• _Problem statement_
Without the images, write out the entries word for word.
########################################
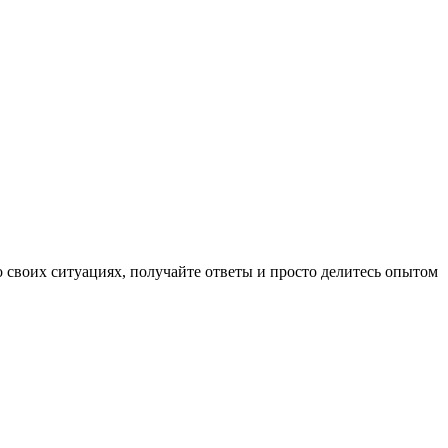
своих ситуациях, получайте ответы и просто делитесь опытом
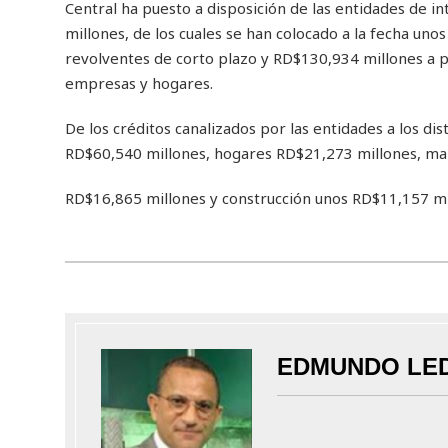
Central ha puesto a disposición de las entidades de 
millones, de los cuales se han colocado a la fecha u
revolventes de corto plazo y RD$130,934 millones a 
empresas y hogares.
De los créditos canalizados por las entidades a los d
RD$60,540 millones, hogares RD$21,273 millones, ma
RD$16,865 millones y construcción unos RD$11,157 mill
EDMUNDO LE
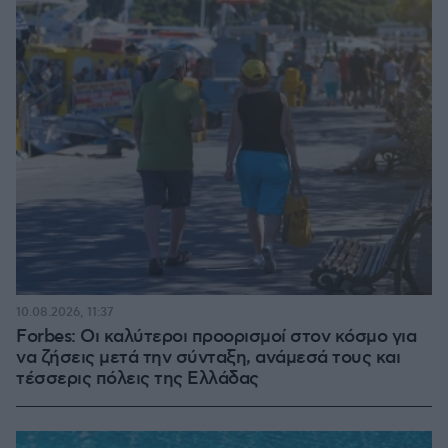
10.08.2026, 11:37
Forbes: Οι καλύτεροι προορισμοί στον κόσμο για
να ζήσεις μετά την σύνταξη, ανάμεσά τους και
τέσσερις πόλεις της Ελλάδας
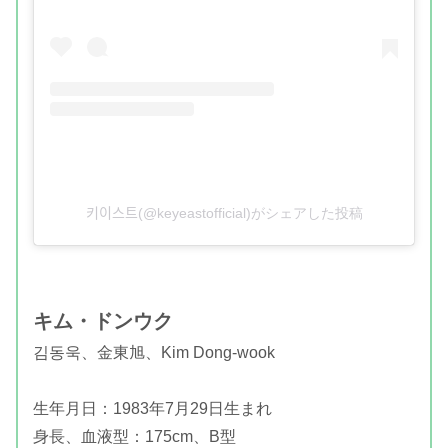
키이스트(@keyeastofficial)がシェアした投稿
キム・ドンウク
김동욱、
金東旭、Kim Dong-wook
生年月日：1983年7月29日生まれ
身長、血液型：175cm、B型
########################################
• _Task response_
своих ситуациях, получайте ответы и просто делитесь опытом
Central ha puesto a disposición de las entidades de 
millones, de los cuales se han colocado a la fecha u
revolventes de corto plazo y RD$130,934 millones a 
empresas y hogares.
De los créditos canalizados por las entidades a los d
RD$60,540 millones, hogares RD$21,273 millones, ma
RD$16,865 millones y construcción unos RD$11,157 mill
EDMUNDO LE
10.08.2026, 11:37
Forbes: Οι καλύτεροι προορισμοί στον κόσμο για
να ζήσεις μετά την σύνταξη, ανάμεσά τους και
τέσσερις πόλεις της Ελλάδας
키이스트(@keyeastofficial)がシェアした投稿
キム・ドンウク
김동욱、
金東旭、Kim Dong-wook
生年月日：1983年7月29日生まれ
身長、血液型：175cm、B型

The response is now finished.